The implication of the positive cohort differences is that when older persons are compared with their younger peers, they will, on average, show lower performance even if they have experienced little or no age decrement. On the other hand, when negative cohort differences occur, such as on Number, older persons may compare favorably with younger persons even though they may actually have declined from previous performance levels. Whether older persons are at a disadvantage in occupations requiring certain basic skills will therefore depend markedly on their relative position in the cohort succession.
At the latent construct level, positive cohort gradients (favoring more recently born cohorts) are found for Inductive Reasoning, Perceptual Speed, Verbal Memory, and Spatial Orientation.
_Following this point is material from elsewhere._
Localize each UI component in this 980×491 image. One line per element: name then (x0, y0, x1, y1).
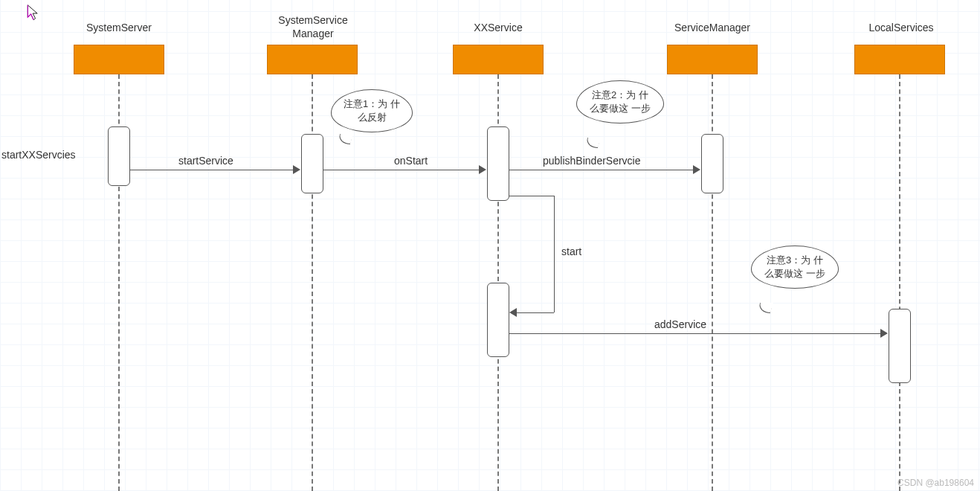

Verbal and Numeric abilities had concave cohort gradients, showing lower levels for the baby-boomer cohorts. Positive cohort gradients are also observed for our measure of practical intelligence, the measures of cognitive style, level of education, and measures of mobility. These findings are important because they suggest that as future cohorts age they will be better positioned to respond to an increasingly complex environment, given their greater education and ability to respond in a more flexible manner.
Estimates of period effects are also provided. These effects show a positive time trend for Verbal Meaning, Spatial Orientation, and Inductive Reasoning. Such secular trends imply that performance levels over time have improved for persons at all adult ages.
Finally, possible applications of the period effect estimates are considered. An example is provided of how corrections for cohort and period effects can be applied to adjust longitudinal estimates to obtain increased generalizability.